Тогда постучали, я подумал, что пришел Козауров, – но пришла Марья. Мне почему-то было страшно видеть Козаурова, и я обрадовался Марье. Я сказал:
– Вот и Великий пост, дороги развозит, скоро и снег стает. Иди, ночуй, поставь самовар! Знаешь, раньше не было заводов, люди в Москву ездили на санях. Теперь распутица, – дома, стало быть, сидели бы, неделями, не спешили бы, и на все время хватало бы, и вот с тобой можно было бы полюбиться целую неделю подряд… Иди, раздевайся, ложись! Все чудесно. Чудесно, что ты пришла!
Она меня не поняла (да я и сам не понимал, как следует, что говорю), посмотрела строго, сказала:
– Ты что, пьяный, что ли?
– Нет, я не пьяный, – сказал я и понял, что видеть ее, быть с ней в ту минуту мне было самым дорогим, у меня закружилась голова – она была прекрасна.
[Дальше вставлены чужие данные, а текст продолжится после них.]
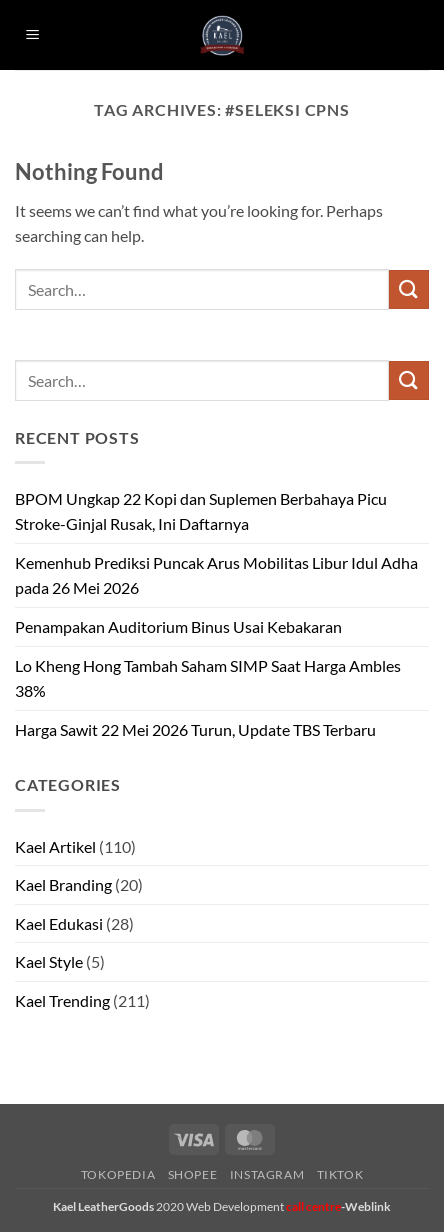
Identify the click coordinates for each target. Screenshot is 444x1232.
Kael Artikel (55, 846)
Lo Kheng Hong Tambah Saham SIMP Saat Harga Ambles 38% (208, 678)
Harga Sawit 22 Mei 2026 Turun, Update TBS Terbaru (195, 729)
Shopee (193, 1174)
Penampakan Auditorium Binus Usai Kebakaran (178, 626)
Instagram (267, 1174)
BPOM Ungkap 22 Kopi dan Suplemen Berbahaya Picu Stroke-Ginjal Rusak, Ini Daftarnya (201, 511)
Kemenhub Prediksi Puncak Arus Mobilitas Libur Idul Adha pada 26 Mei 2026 (216, 575)
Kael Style (49, 961)
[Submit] (409, 289)
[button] (33, 35)
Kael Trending (62, 1000)
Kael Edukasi (59, 923)
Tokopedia (118, 1174)
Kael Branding (63, 884)
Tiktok (340, 1174)
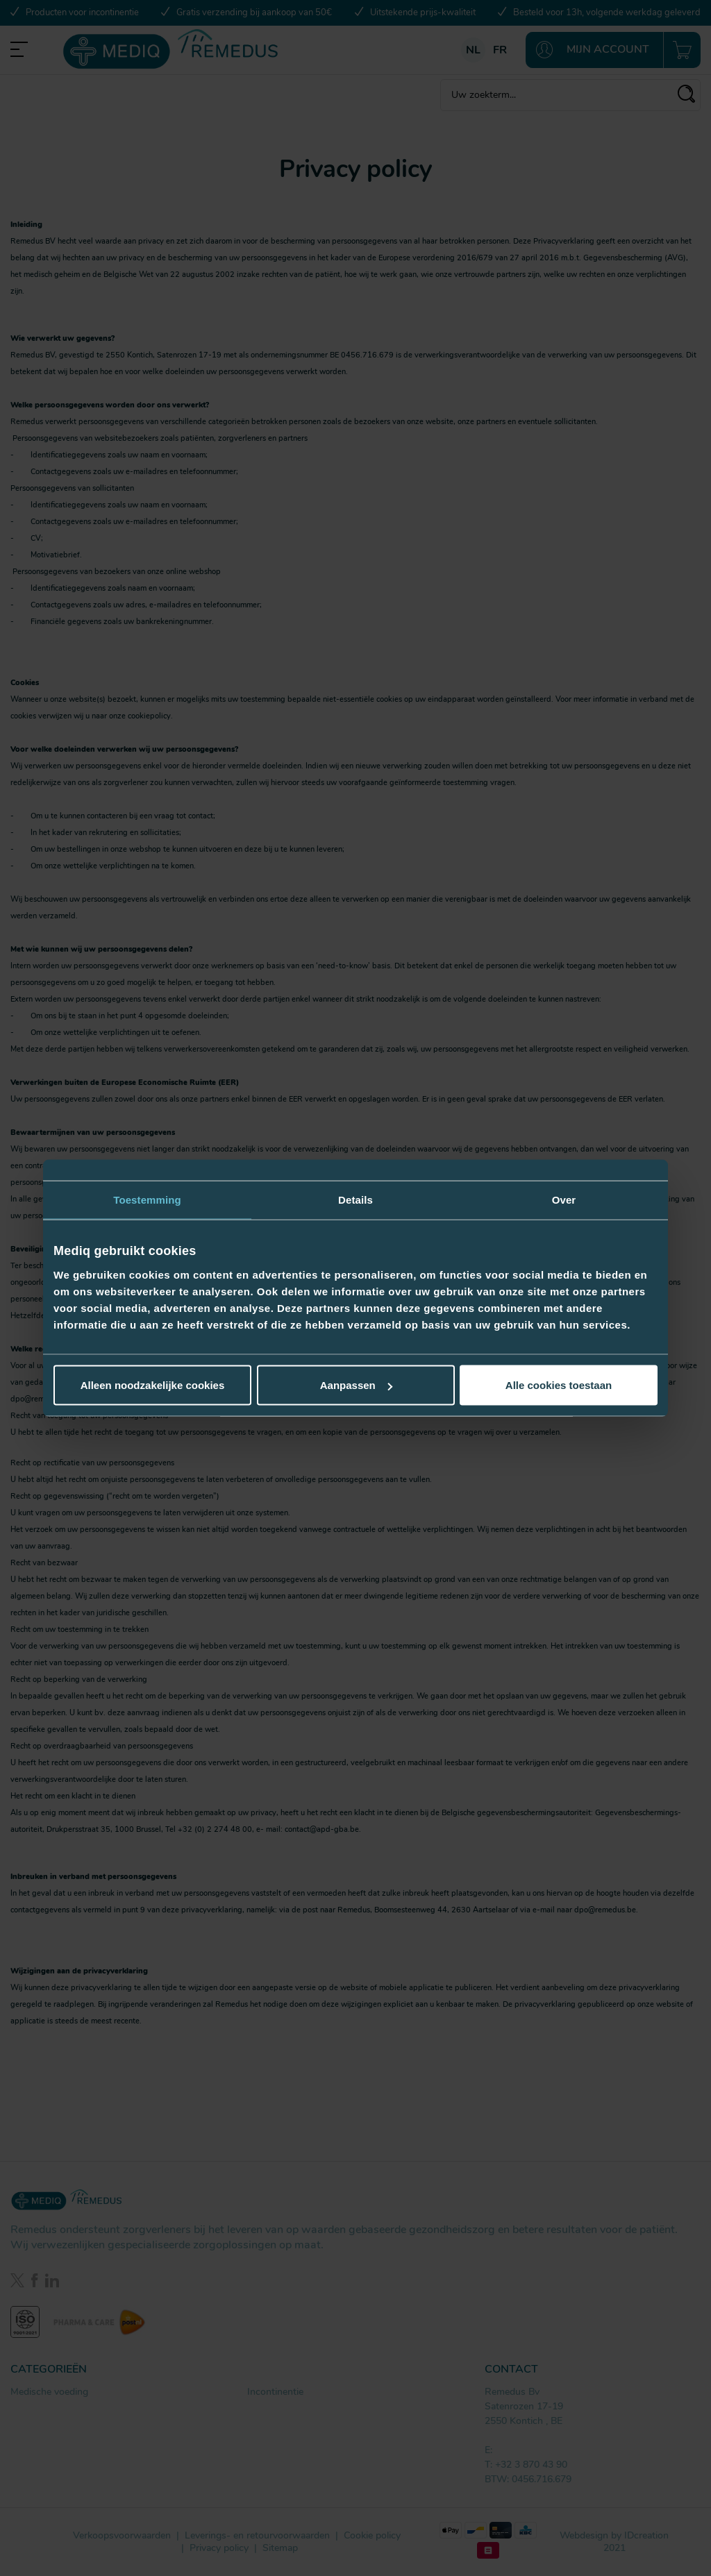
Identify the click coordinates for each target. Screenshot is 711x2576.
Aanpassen (356, 1385)
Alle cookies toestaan (558, 1385)
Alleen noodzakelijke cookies (153, 1385)
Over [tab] (564, 1199)
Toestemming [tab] (147, 1199)
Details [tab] (355, 1199)
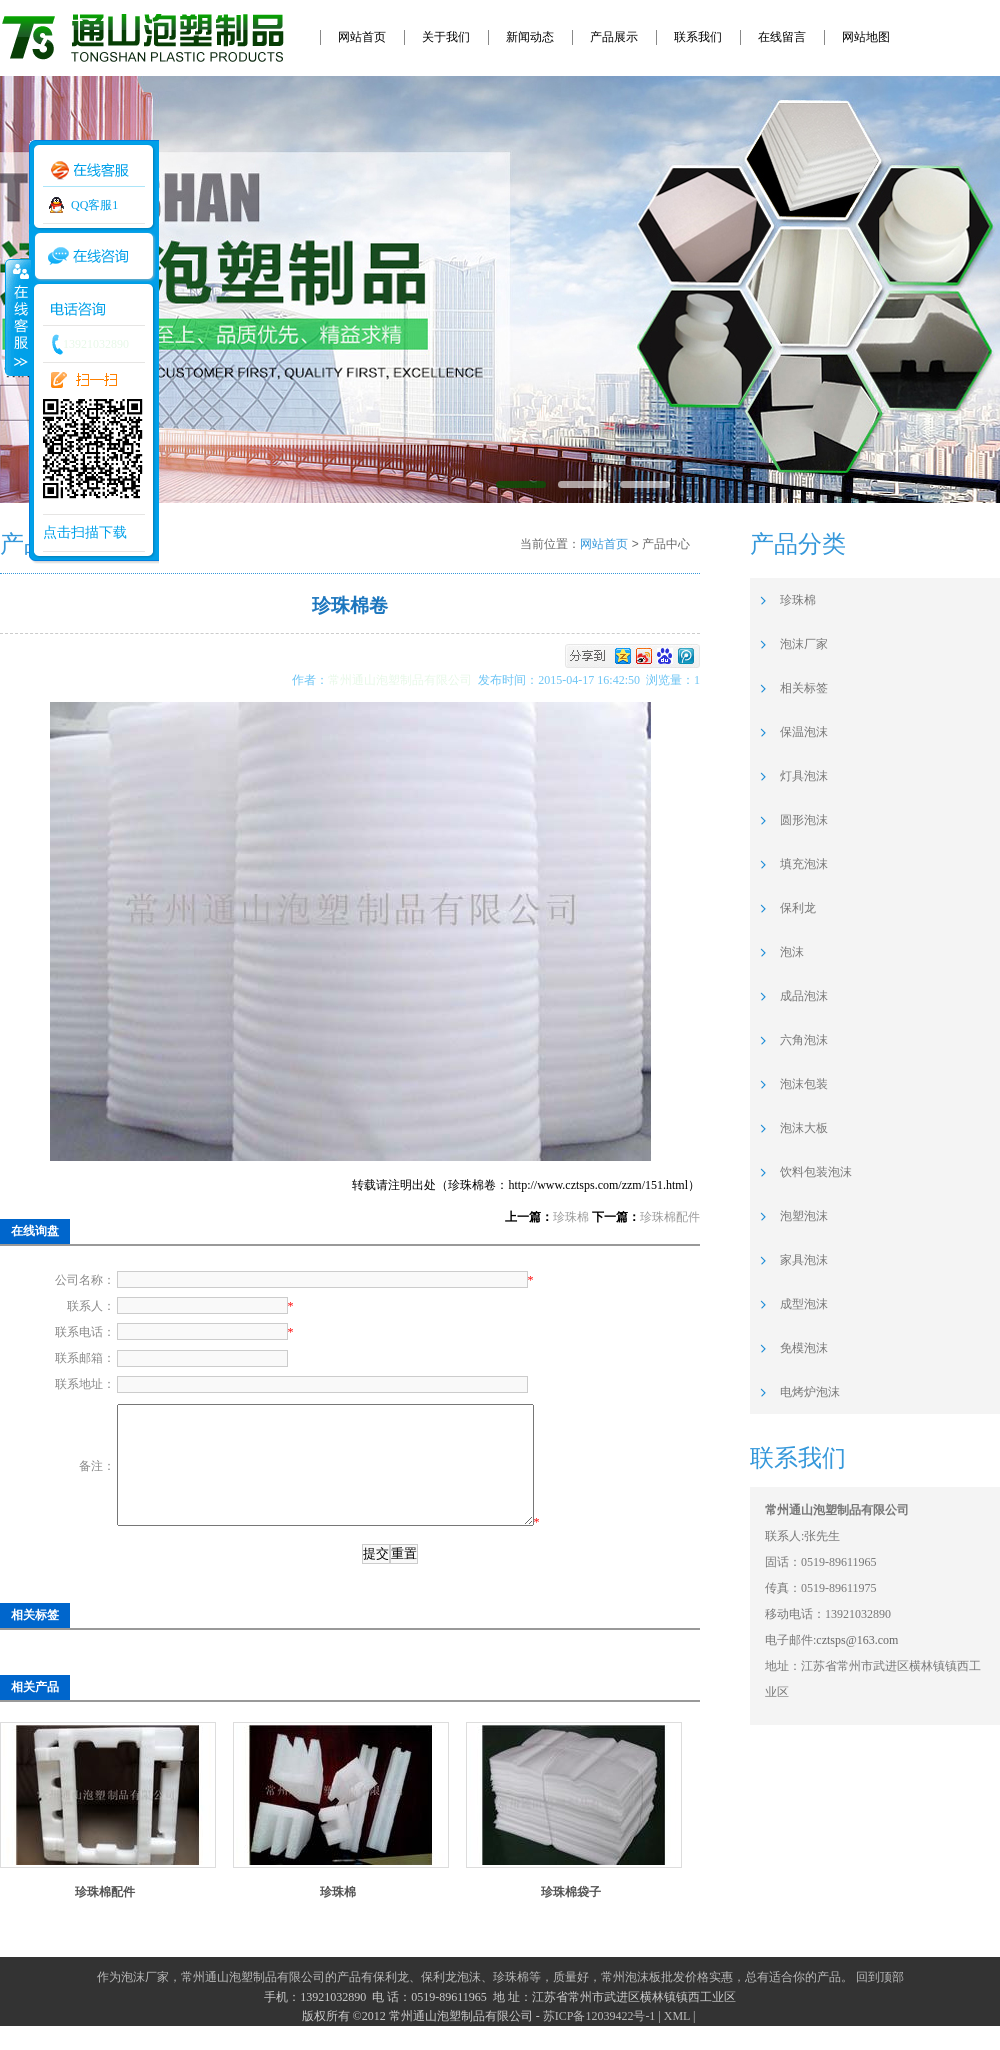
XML (677, 2040)
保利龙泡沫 (451, 2001)
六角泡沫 (804, 1040)
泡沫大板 (804, 1128)
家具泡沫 (804, 1260)
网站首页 (362, 37)
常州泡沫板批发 (643, 2001)
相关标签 (804, 688)
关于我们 (446, 37)
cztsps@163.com (857, 1640)
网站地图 (866, 37)
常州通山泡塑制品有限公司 (403, 680)
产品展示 (614, 37)
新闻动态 (530, 37)
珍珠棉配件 (670, 1217)
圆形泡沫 (804, 820)
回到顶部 (880, 2001)
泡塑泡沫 (804, 1216)
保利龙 (798, 908)
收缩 (17, 317)
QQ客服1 (94, 205)
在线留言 (782, 37)
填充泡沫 (804, 864)
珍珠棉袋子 (571, 1916)
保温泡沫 (804, 732)
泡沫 (792, 952)
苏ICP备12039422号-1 (599, 2040)
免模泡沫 (804, 1348)
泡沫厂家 (804, 644)
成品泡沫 (804, 996)
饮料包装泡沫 (816, 1172)
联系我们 (698, 37)
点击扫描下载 (85, 532)
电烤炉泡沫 (810, 1392)
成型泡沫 (804, 1304)
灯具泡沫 (804, 776)
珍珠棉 (571, 1217)
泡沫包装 (804, 1084)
Она всегда была домовитой, степенной, неспешащей. И я мучился, пока она ставила самовар, пила чай с блюдца, говорила о своих новостях, угощала меня чаем и после чая пожелала еще селедки. От нее пахло ситцем и потом, после чая она аккуратно складывала этот ситец на стуле. Я потушил свет, только газовый фонарь бороздил пол. Марья была степенна и в любви, а мне хотелось неистовствовать. В одиннадцать гудел гудок для ночной смены, шло стальное литье, – но на этой огромной груди, дышащей хорошими кузнечными мехами, мне не было страшно. К двенадцати Марья заснула, я заглядывал в ее лицо, оно было покойно и – не знаю, прекрасно или отвратительно; губы, мягкие, как тесто в квашне, были открыты (я все время касался их), и оттуда пахло луком. Раза два во сне она так бесстыдно чесалась (это обстоятельство было мне страшной радостью, от которой немеет сердце), и мне было совершенно ясно, что мы не здесь, на заводе, в доме европейского образца, а где-то в каких-то пущах, в каких-то диких столетиях, в избе на курьих ножках, на вещем болоте, в сосновых дебрях, и сейчас заорет леший. И я – я не помню, в бреду или в яви – бредил, думал о себе, о моих делах, о заводе, о России. Я пробредил до тех пор, когда завыл гудок, и он мне показался в рассветной мгле – криком лешего, не страшным.
Я думал:
– Вот здесь, где теперь завод с двенадцатью тысячами рабочих жизней, с десятком огромных цехов, льющий, вытачивающий, собирающий тысячи паровозов, пароходы, дизеля, машины, завод, к которому из всех углов России идут поезда с углем, рудой, деревом, торфом, дровами, нефтью, который во все углы России разбрасывает свои паровозы, вагоны, инструментальные станки, завод, который на хребте своем несет разруху и революцию, который хочет победить мир, завод, около которого живут в лачугах люди, потерявшие свой угол, свою родину, свою землю, собравшиеся отовсюду, забывшие поле и лес, и ширь наших далей, узнавшие только машину, тоску машины, и расплавленную сталь, одинокие, несчастные, оборванные люди, – здесь, где этот завод, пятьдесят лет назад рос тихий лесок, текла рядом Москва-река, пахал бобровский мужик свою долю, пел жаворонок, цвели васильки, – вот здесь, где теперь дым, копоть, лязг и вой железа, гудки, крик паровозов, толпы людей, небо в копоти и земля в железных опилках и нефти… Что принес этот завод, что принесли эти трубы в дыму и корпуса в саже? что несут они России и будущему? – первым делом – вот что: – бухгалтерский расчет! на заводе работает, это вот тут, двенадцать тысяч людей, пришедших сюда потому, что их прислало сюда горе, нищета, их выкинула иная жизнь, и статистика знает, что жизнь заводского рабочего тяжелой индустрии – от этих горячих цехов, от переутомления, от серного запаха, от завода, сокращается на целую четверть.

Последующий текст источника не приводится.